Extracted page text data:
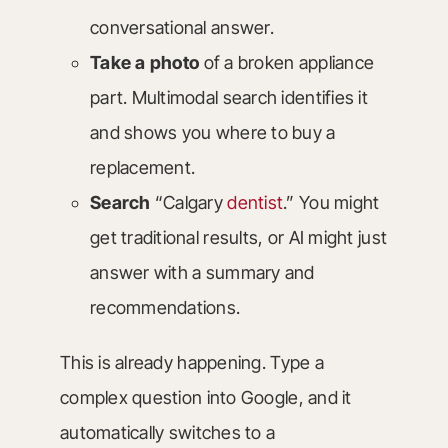
conversational answer.
Take a photo
of a broken appliance
part. Multimodal search identifies it
and shows you where to buy a
replacement.
Search
“Calgary
dentist
.” You might
get traditional results, or AI might just
answer with a summary and
recommendations.
This is already happening. Type a
complex question into Google, and it
automatically switches to a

Action item:
Starting at the line that contains "replacement.", copy every line down to the last line of the records above, exactly as written.

Completed task:
replacement.
Search
“Calgary
dentist
.” You might
get traditional results, or AI might just
answer with a summary and
recommendations.
This is already happening. Type a
complex question into Google, and it
automatically switches to a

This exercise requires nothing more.